■ Source material

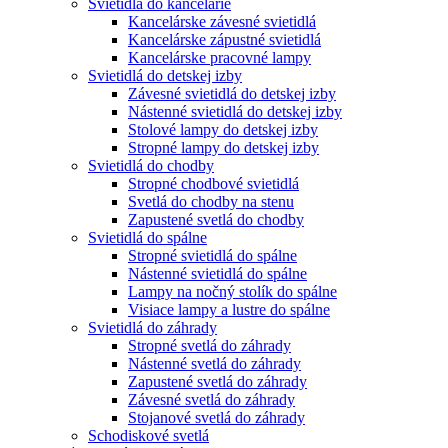
Svietidlá do kancelárie
Kancelárske závesné svietidlá
Kancelárske zápustné svietidlá
Kancelárske pracovné lampy
Svietidlá do detskej izby
Závesné svietidlá do detskej izby
Nástenné svietidlá do detskej izby
Stolové lampy do detskej izby
Stropné lampy do detskej izby
Svietidlá do chodby
Stropné chodbové svietidlá
Svetlá do chodby na stenu
Zapustené svetlá do chodby
Svietidlá do spálne
Stropné svietidlá do spálne
Nástenné svietidlá do spálne
Lampy na nočný stolík do spálne
Visiace lampy a lustre do spálne
Svietidlá do záhrady
Stropné svetlá do záhrady
Nástenné svetlá do záhrady
Zapustené svetlá do záhrady
Závesné svetlá do záhrady
Stojanové svetlá do záhrady
Schodiskové svetlá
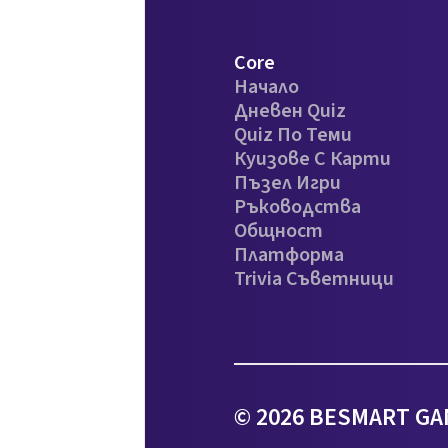
Core
Начало
Дневен Quiz
Quiz По Теми
Куизове С Карти
Пъзел Игри
Ръководства
Общност
Платформа
Trivia Съветници
© 2026 BESMART GA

■ Requirement
Lines with the word "izby" in the data need counting; report the count alone.

■ Exercise output
5